Expansion of the indications for the use of immune checkpoint inhibitors (ICI) has increased understanding of the wide range of immune side effects of this group of drugs. Immune-mediated cardiotoxicity, initially considered rare, is increasingly being reported and occurs in a subclinical form with the potential for fulminant progression. The purpose of this study is to review the current molecular mechanisms of immunotherapy-associated cardiotoxicity.

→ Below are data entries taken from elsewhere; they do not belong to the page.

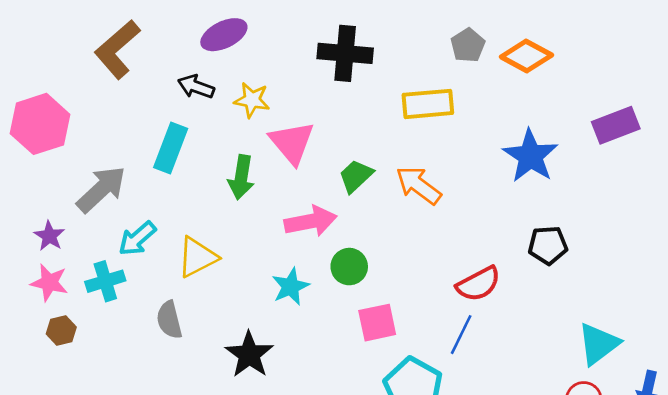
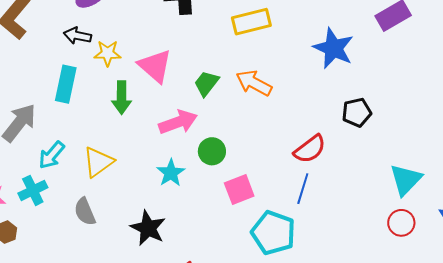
yellow star: (252, 100) -> (108, 53), moved

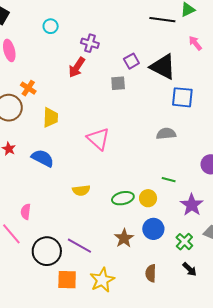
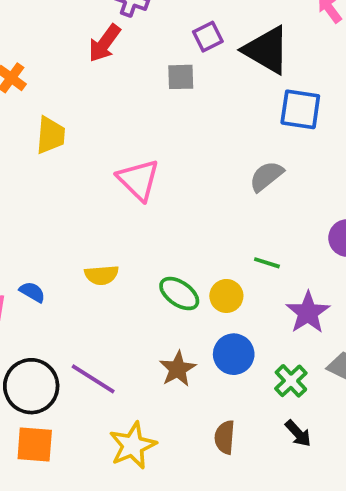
gray semicircle: (166, 134) -> (266, 176), turned -36
blue semicircle: (43, 158) -> (32, 292), moved, size x0.6
green ellipse: (123, 198) -> (179, 294), turned 45
orange square: (67, 280) -> (35, 444), moved

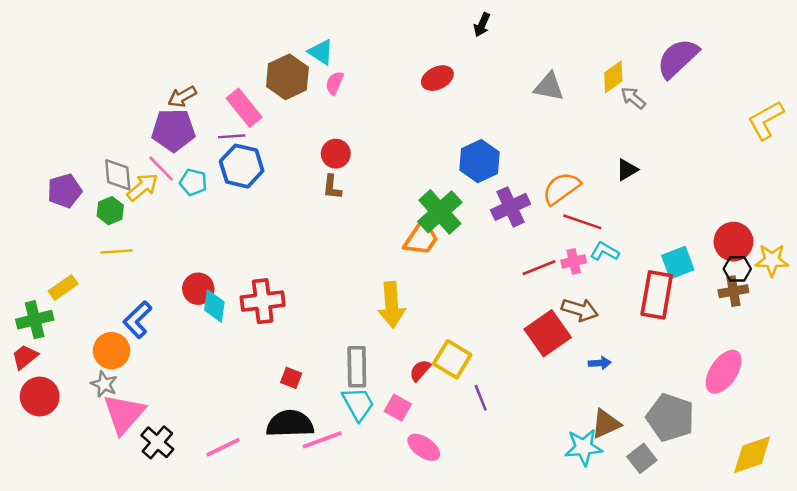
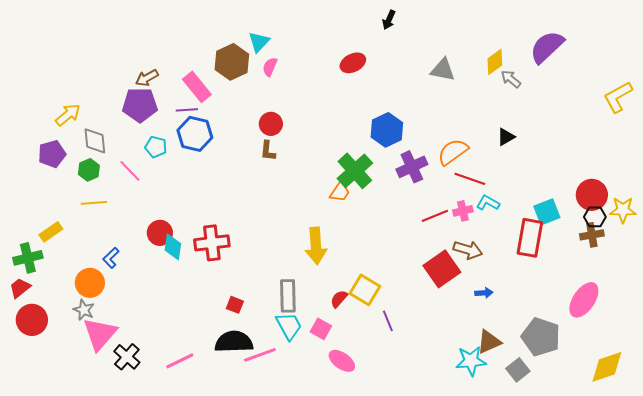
cyan triangle: (321, 52) -> (259, 42), turned 40
pink line: (161, 169) -> (130, 171), moved
yellow arrow: (142, 187) -> (68, 115), moved
orange trapezoid: (421, 238) -> (340, 192), size x0.7
blue L-shape: (138, 320) -> (111, 258), size x0.7

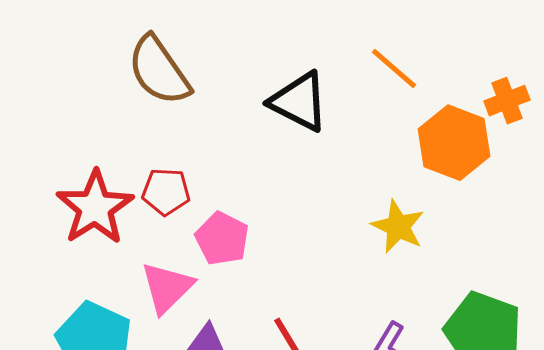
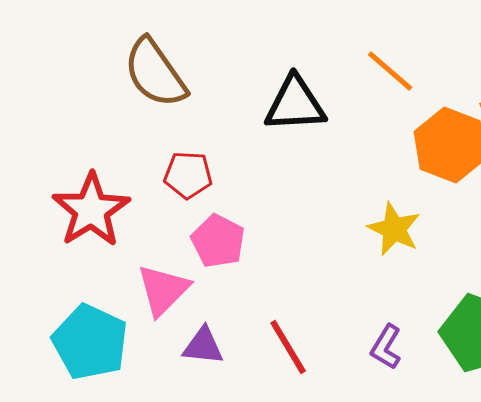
black triangle: (299, 102) -> (295, 104), turned -30
red pentagon: (166, 192) -> (188, 175), moved

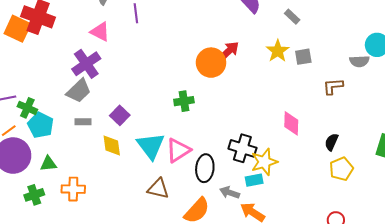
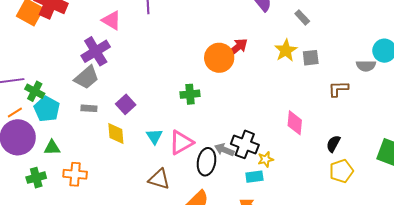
cyan triangle: (151, 146) -> (154, 136), size x0.6
yellow star: (264, 162) -> (266, 159), size x0.6
gray arrow: (230, 193) -> (224, 150), moved

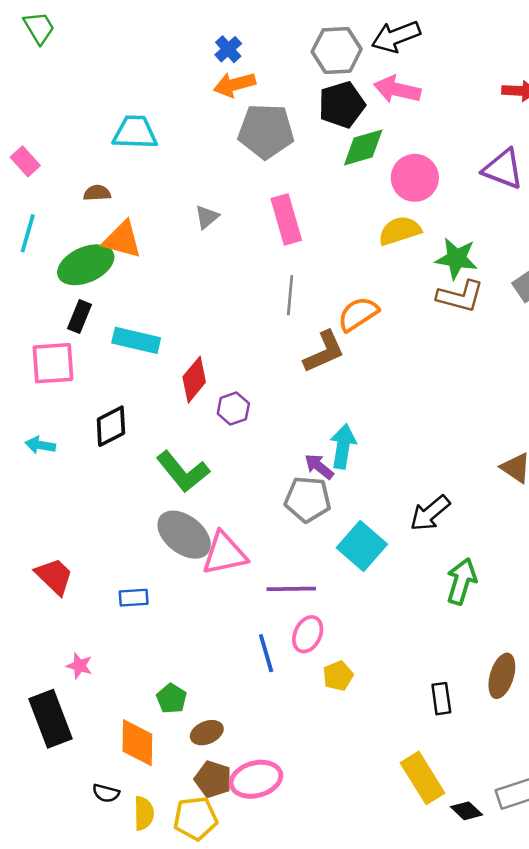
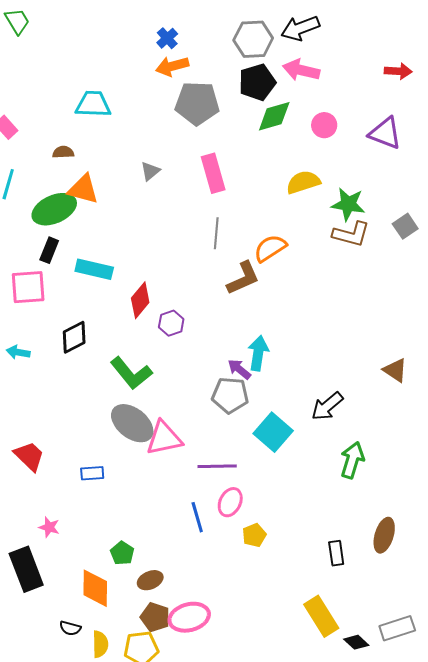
pink circle: (415, 178) -> (324, 125), moved, size x0.7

Methods. We conducted a literature search in the PubMed and Google Scholar databases. Elsevier ClinicalKey, as well as in the Russian RSCI e-library database of studies, which presented modern pathogenetic aspects of the cardiotoxicity of immunotherapy. Additionally, a manual search was carried out among references from individual review articles, meta- analyses, and recommendations were used. The search depth was 10 years, but preference was given to modern sources. The following keywords were used to search for data: “cardiotoxicity, immunotherapy, immune checkpoint inhibitors, interleukins.”

Results. The literature data we present in this review illustrates the importance of understanding modern aspects of the molecular mechanism of cardiotoxicity in order to develop validated algorithms for the treatment and prevention of cardiovascular complications.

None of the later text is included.